SAO PAULO, Sept 21 (Reuters) - Brazil's J&F, the holding company of beef group JBS, said on Monday it joined forces with an agriculture firm and two pension funds to create a company that will supply timber for industrial usage.

Brazil's J&F, agriculture firm MCL and pension funds Petros and Funcef said on Monday Florestal Brasil will have an initial capital of 1.1 billion reais ($600 million).

The company will plant eucalyptus in 335,000 hectares (828,000 acres) in the center-western states of Mato Grosso and Mato Grosso do Sul, they said.

The trees, which will be planted mainly over degraded pastures, will then be cut and sold as wood biomass, to be burned and generate electricity to move industrial plants.

"As Brazil grows, we'll need more and more legally extracted wood to run factories," said Joesley Batista, chief executive officer of JBS (JBSS3.SA: Quote, Profile, Research), adding that finding timber in the market is currently "a major concern" for the company.

JBS will become the world's largest meat company after it announced, last week, it would take over bankrupt U.S. poultry producer Pilgrim's Pride (PGPDQ.PK: Quote, Profile, Research). [ID:nN16119897]

"Our biggest advantage (with Florestal) won't be in prices since we'll be paying market prices but in availability," said Batista at a press conference, adding JBS currently buys wood to feed its furnaces from "thousands of small farms."

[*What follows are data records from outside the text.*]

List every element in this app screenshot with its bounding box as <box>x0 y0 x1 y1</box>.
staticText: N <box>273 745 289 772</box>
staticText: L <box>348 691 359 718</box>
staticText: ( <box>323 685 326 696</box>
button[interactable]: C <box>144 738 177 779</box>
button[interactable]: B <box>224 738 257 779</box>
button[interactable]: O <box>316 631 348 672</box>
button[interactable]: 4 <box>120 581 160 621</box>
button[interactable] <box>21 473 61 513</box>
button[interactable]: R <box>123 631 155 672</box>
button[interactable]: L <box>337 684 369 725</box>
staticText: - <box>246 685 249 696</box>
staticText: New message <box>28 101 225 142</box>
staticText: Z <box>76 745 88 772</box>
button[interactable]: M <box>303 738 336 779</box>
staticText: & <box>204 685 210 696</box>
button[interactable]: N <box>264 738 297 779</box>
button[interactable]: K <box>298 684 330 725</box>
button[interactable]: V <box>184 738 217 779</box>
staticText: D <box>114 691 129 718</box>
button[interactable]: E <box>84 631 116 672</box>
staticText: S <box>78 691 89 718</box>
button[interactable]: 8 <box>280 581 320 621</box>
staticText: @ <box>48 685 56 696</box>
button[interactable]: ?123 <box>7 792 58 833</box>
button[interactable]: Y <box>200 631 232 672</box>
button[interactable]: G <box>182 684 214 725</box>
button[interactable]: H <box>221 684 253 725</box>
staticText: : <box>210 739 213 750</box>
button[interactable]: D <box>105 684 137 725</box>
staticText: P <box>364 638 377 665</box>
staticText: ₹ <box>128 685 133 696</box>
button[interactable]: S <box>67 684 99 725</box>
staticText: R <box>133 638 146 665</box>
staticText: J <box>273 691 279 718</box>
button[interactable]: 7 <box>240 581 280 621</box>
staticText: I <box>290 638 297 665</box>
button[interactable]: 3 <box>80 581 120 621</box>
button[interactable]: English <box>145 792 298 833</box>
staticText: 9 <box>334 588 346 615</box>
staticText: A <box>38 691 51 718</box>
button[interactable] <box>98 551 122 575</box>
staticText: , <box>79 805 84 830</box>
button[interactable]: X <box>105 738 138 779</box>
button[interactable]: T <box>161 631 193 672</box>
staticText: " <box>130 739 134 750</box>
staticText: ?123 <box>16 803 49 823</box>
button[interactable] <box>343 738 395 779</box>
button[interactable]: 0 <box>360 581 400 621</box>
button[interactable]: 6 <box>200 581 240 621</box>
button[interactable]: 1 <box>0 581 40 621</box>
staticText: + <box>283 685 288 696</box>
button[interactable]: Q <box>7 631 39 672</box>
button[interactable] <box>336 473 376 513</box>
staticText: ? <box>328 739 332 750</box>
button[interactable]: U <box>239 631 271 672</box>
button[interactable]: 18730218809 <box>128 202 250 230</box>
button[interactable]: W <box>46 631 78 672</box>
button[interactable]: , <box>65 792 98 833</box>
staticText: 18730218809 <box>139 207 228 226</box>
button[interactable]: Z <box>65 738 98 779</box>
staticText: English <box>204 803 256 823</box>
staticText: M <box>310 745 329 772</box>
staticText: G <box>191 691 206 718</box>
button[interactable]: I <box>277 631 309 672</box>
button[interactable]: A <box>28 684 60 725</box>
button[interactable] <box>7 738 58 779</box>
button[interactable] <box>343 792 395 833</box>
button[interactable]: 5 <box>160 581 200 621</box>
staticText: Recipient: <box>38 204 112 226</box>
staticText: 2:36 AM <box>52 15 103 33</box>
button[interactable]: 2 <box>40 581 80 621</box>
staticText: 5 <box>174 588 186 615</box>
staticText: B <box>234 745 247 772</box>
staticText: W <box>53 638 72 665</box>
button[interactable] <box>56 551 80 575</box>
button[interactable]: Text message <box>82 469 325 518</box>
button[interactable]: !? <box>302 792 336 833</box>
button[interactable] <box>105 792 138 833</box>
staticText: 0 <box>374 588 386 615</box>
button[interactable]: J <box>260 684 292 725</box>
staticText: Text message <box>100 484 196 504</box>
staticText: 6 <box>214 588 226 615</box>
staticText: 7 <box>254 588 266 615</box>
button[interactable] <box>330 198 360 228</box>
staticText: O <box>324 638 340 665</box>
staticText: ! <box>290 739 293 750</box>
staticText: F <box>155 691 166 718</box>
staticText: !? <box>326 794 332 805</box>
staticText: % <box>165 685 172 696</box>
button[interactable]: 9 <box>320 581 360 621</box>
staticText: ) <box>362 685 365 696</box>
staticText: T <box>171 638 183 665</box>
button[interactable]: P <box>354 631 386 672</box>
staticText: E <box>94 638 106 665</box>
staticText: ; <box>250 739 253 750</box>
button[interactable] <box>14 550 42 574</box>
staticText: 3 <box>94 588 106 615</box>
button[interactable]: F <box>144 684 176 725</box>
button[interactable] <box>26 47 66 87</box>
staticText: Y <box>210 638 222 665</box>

Timber is not the core-business of any company in Brazil today, although costs to grow forests are cheaper here and trees grow faster than in any other place -- an eucalyptus is usually ready to be cut in seven to eight years, compared with 15 to 45 years in other areas of the globe.

JBS plans to consume in its plants around 20 percent of Florestal Brasil's timber output in 2014, when the first planted eucalyptus trees will be cut.
The four partners, each one with 25 percent of the new company, also want it to become public in 2014, when its revenue is forecast to reach $1 billion. According to Batista, returns of the investment are expected to total, in seven years, four times the amount invested.

Timber is the cheapest source of energy for industrial plants in Brazil, where gas supplies are scarce, said Mario Celso Lopes, the president of Florestal Brasil and MCL, which already runs an eucalyptus nursery producing 6 million trees per month.

Florestal is also expected to trade carbon credits in the future as, according to Lopes, an hectare of eucalyptus absorbs 12.5 tonnes of carbon per year.

About 30 percent of the company's total land will be left untouched, as legal reserves or permanent preservation areas.

This is the first time Brazilian pension funds invest in forests in the South American country.

Petros, the pension fund for oil giant Petrobras (PETR4.SA: Quote, Profile, Research), and Funcef, the fund for public bank Caixa Economica Federal, said they are also in talks with mining company Vale (VALE5.SA: Quote, Profile, Research) to invest in a reforestation project in the Amazon.

"Returns may not be exceptional but risks are controlled as in 20, 30 years, it's quite unlikely that the world won't need timber," said Funcef's president, Guilherme Lacerda.